**Assignment:** After the line containing "มาตรฐาน DIN 838 และวัสดุโครมวานาเดียม", copy nothing more; up to and including it, copy every line of the listing exactly from the first, leaving out the pictures.

BEGIN

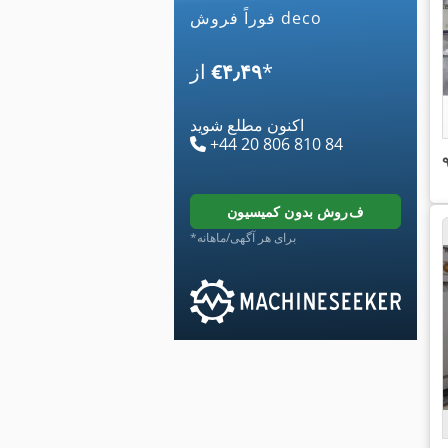
فوراً فروش deco
*
‎€۴٫۴۹
از
اکنون مطلع شوید
+44 20 806 810 84
فروش بدون کمیسیون
*برای هر آگهی/ماهانه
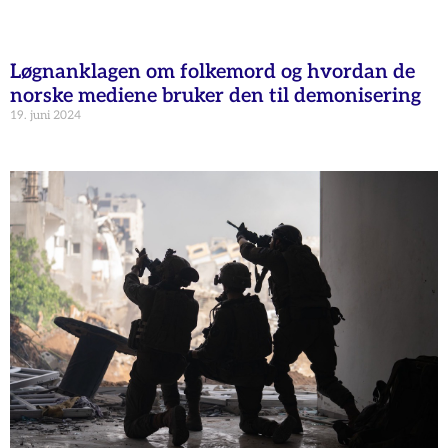
Løgnanklagen om folkemord og hvordan de
norske mediene bruker den til demonisering
19. juni 2024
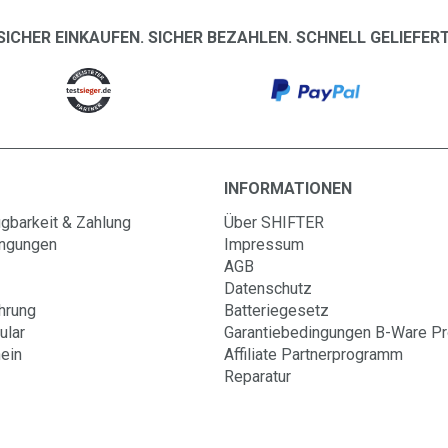
SICHER EINKAUFEN. SICHER BEZAHLEN. SCHNELL GELIEFERT
INFORMATIONEN
gbarkeit & Zahlung
Über SHIFTER
ingungen
Impressum
AGB
Datenschutz
hrung
Batteriegesetz
ular
Garantiebedingungen B-Ware P
ein
Affiliate Partnerprogramm
Reparatur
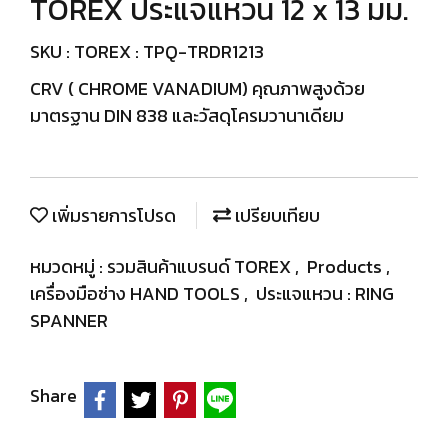
TOREX ประแจแหวน 12 x 13 มม.
SKU : TOREX : TPQ-TRDR1213
CRV ( CHROME VANADIUM) คุณภาพสูงด้วย
มาตรฐาน DIN 838 และวัสดุโครมวานาเดียม
เพิ่มรายการโปรด
เปรียบเทียบ
หมวดหมู่ :
รวมสินค้าแบรนด์ TOREX
,
Products
,
เครื่องมือช่าง HAND TOOLS
,
ประแจแหวน : RING
SPANNER
Share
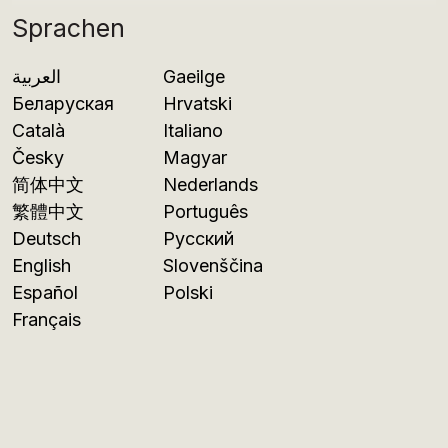
Sprachen
العربية
Gaeilge
Беларуская
Hrvatski
Català
Italiano
Česky
Magyar
简体中文
Nederlands
繁體中文
Português
Deutsch
Русский
English
Slovenščina
Español
Polski
Français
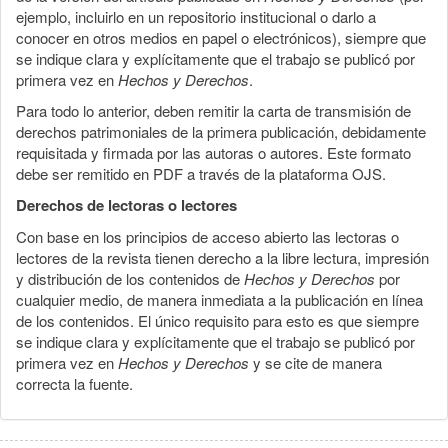
ejemplo, incluirlo en un repositorio institucional o darlo a
conocer en otros medios en papel o electrónicos), siempre que
se indique clara y explícitamente que el trabajo se publicó por
primera vez en
Hechos y Derechos
.
Para todo lo anterior, deben remitir la carta de transmisión de
derechos patrimoniales de la primera publicación, debidamente
requisitada y firmada por las autoras o autores. Este formato
debe ser remitido en PDF a través de la plataforma OJS.
Derechos de lectoras o lectores
Con base en los principios de acceso abierto las lectoras o
lectores de la revista tienen derecho a la libre lectura, impresión
y distribución de los contenidos de
Hechos y Derechos
por
cualquier medio, de manera inmediata a la publicación en línea
de los contenidos. El único requisito para esto es que siempre
se indique clara y explícitamente que el trabajo se publicó por
primera vez en
Hechos y Derechos
y se cite de manera
correcta la fuente.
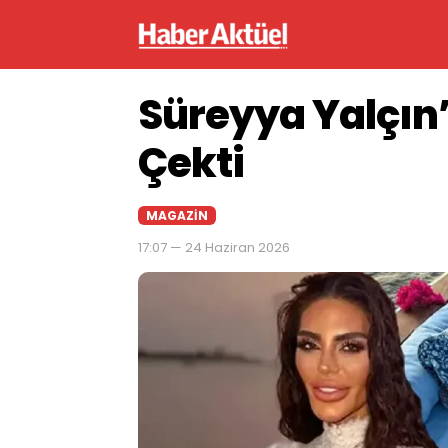
Süreyya Yalçın’
Çekti
MAGAZIN
17:07 — 24 Haziran 2026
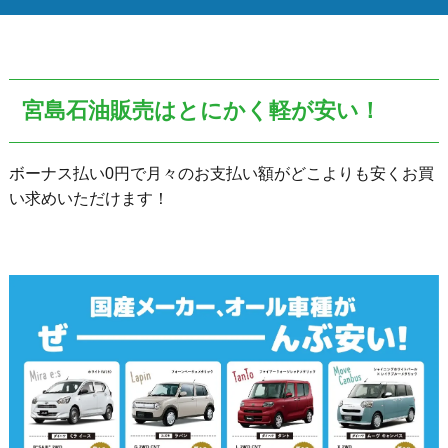
宮島石油販売はとにかく軽が安い！
ボーナス払い0円で月々のお支払い額がどこよりも安くお買
い求めいただけます！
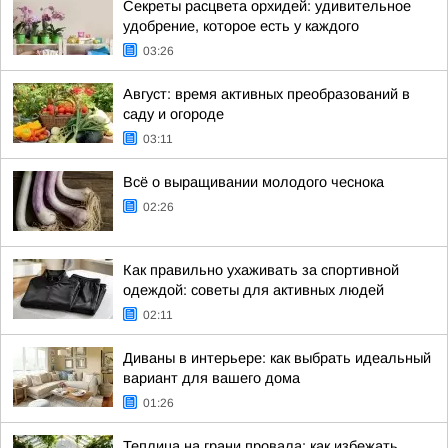
Секреты расцвета орхидей: удивительное
удобрение, которое есть у каждого
03:26
Август: время активных преобразований в
саду и огороде
03:11
Всё о выращивании молодого чеснока
02:26
Как правильно ухаживать за спортивной
одеждой: советы для активных людей
02:11
Диваны в интерьере: как выбрать идеальный
вариант для вашего дома
01:26
Теплица на грани провала: как избежать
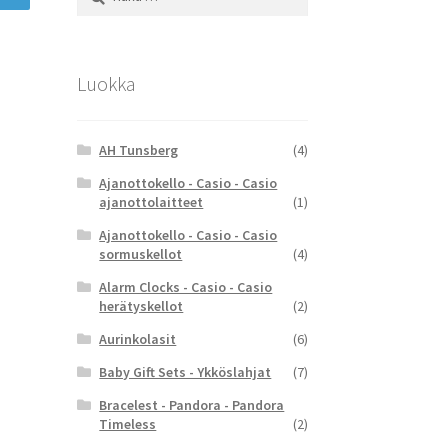
Luokka
AH Tunsberg
(4)
Ajanottokello - Casio - Casio
ajanottolaitteet
(1)
Ajanottokello - Casio - Casio
sormuskellot
(4)
Alarm Clocks - Casio - Casio
herätyskellot
(2)
Aurinkolasit
(6)
Baby Gift Sets - Ykköslahjat
(7)
Bracelest - Pandora - Pandora
Timeless
(2)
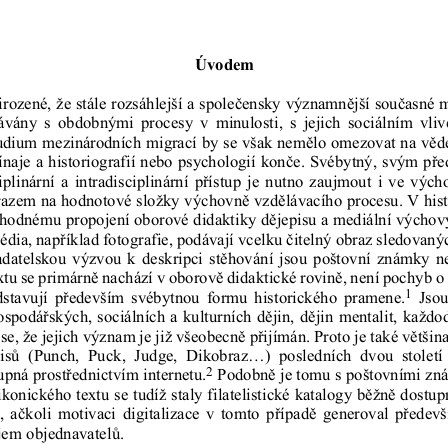
Úvodem
řirozené, že stále rozsáhlejší a společensky významnější současné 
návány  s obdobnými  procesy  v minulosti,  s jejich  sociálním  vliv
udium mezinárodních migrací by se však nemělo omezovat na věde
čínaje a historiografií nebo psychologií konče. Svébytný, svým p
iplinární a intradisciplinární přístup je nutno zaujmout i ve vých
razem na hodnotové složky výchovně vzdělávacího procesu. V hist
vhodnému propojení oborové didaktiky dějepisu a mediální výchovy
édia, například fotografie, podávají vcelku čitelný obraz sledovaný
adatelskou výzvou k deskripci stěhování jsou poštovní známky ne
extu se primárně nachází v oborově didaktické rovině, není pochyb o
1
dstavují  především  svébytnou  formu  historického  pramene.
Jsou
ospodářských, sociálních a kulturních dějin, dějin mentalit, každod
 se, že jejich význam je již všeobecně přijímán. Proto je také většina
isů  (Punch,  Puck,  Judge,  Dikobraz...)  posledních  dvou  století 
2
upná prostřednictvím internetu.
Podobně je tomu s poštovními zn
onického textu se tudíž staly filatelistické katalogy běžně dostup
u, ačkoli motivaci digitalizace v tomto případě generoval předevš
jem objednavatelů. 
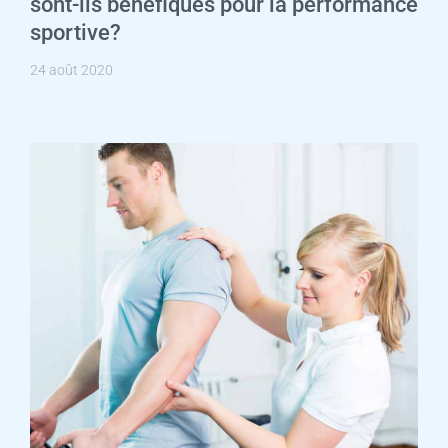
sont-ils bénéfiques pour la performance
sportive?
24 août 2020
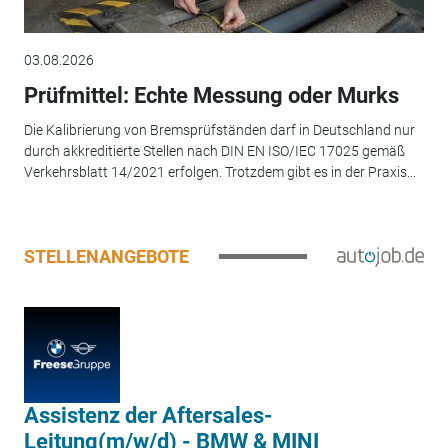
03.08.2026
Prüfmittel: Echte Messung oder Murks
Die Kalibrierung von Bremsprüfständen darf in Deutschland nur
durch akkreditierte Stellen nach DIN EN ISO/IEC 17025 gemäß
Verkehrsblatt 14/2021 erfolgen. Trotzdem gibt es in der Praxis...
STELLENANGEBOTE
Assistenz der Aftersales-
Leitung(m/w/d) - BMW & MINI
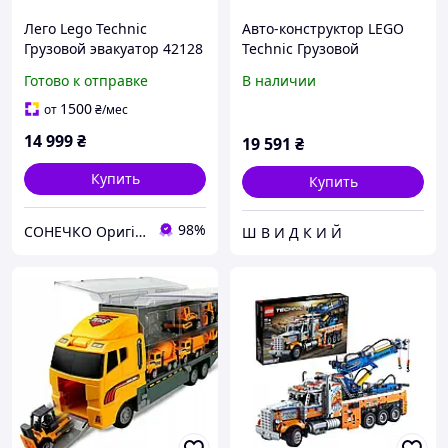
Лего Lego Technic
Авто-конструктор LEGO
Грузовой эвакуатор 42128
Technic Грузовой
эвакуатор 42128
Готово к отправке
В наличии
1500
от
₴
/мес
14 999
₴
19 591
₴
Купить
Купить
98%
СОНЕЧКО Оригінальні дитячі іграшки
Ш В И Д К И Й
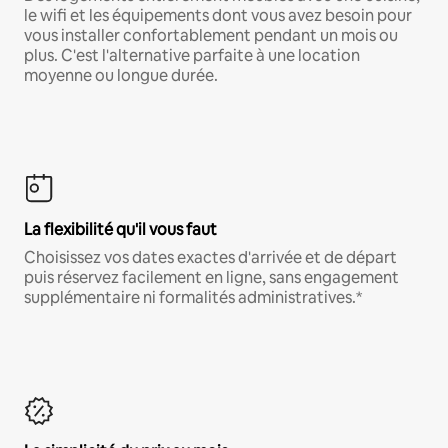
le wifi et les équipements dont vous avez besoin pour
vous installer confortablement pendant un mois ou
plus. C'est l'alternative parfaite à une location
moyenne ou longue durée.
La flexibilité qu'il vous faut
Choisissez vos dates exactes d'arrivée et de départ
puis réservez facilement en ligne, sans engagement
supplémentaire ni formalités administratives.*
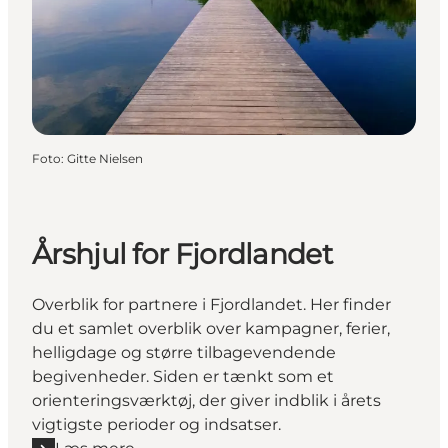
Foto
:
Gitte Nielsen
Årshjul for Fjordlandet
Overblik for partnere i Fjordlandet. Her finder
du et samlet overblik over kampagner, ferier,
helligdage og større tilbagevendende
begivenheder. Siden er tænkt som et
orienteringsværktøj, der giver indblik i årets
vigtigste perioder og indsatser.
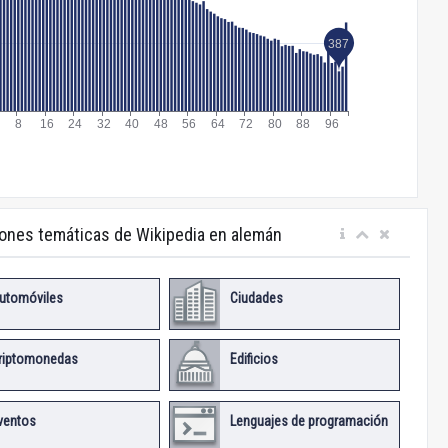
iones temáticas de Wikipedia en alemán
utomóviles
Ciudades
riptomonedas
Edificios
ventos
Lenguajes de programación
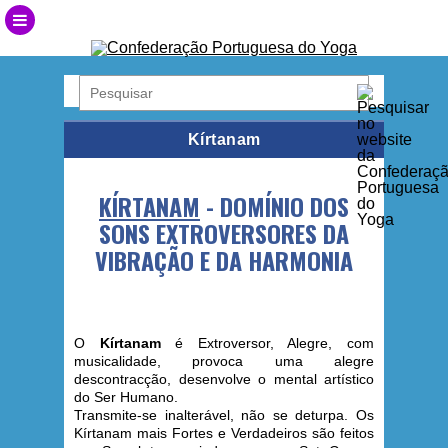
Kírtanam
KÍRTANAM
- DOMÍNIO DOS
SONS EXTROVERSORES DA
VIBRAÇÃO E DA HARMONIA
O
Kírtanam
é Extroversor, Alegre, com
musicalidade, provoca uma alegre
descontracção
, desenvolve o mental artístico
do Ser Humano.
Transmite-se inalterável, não se deturpa. Os
Kírtanam mais Fortes e Verdadeiros são feitos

END

**Output of the exercise:**
فوراً فروش deco
*
‎€۴٫۴۹
از
اکنون مطلع شوید
+44 20 806 810 84
فروش بدون کمیسیون
*برای هر آگهی/ماهانه
Løgnanklagen om folkemord og hvordan de
norske mediene bruker den til demonisering
19. juni 2024
SICHER EINKAUFEN. SICHER BEZAHLEN. SCHNELL GELIEFERT
INFORMATIONEN
gbarkeit & Zahlung
Über SHIFTER
ingungen
Impressum
AGB
Datenschutz
hrung
Batteriegesetz
ular
Garantiebedingungen B-Ware P
ein
Affiliate Partnerprogramm
Reparatur
TOREX ประแจแหวน 12 x 13 มม.
SKU : TOREX : TPQ-TRDR1213
CRV ( CHROME VANADIUM) คุณภาพสูงด้วย
มาตรฐาน DIN 838 และวัสดุโครมวานาเดียม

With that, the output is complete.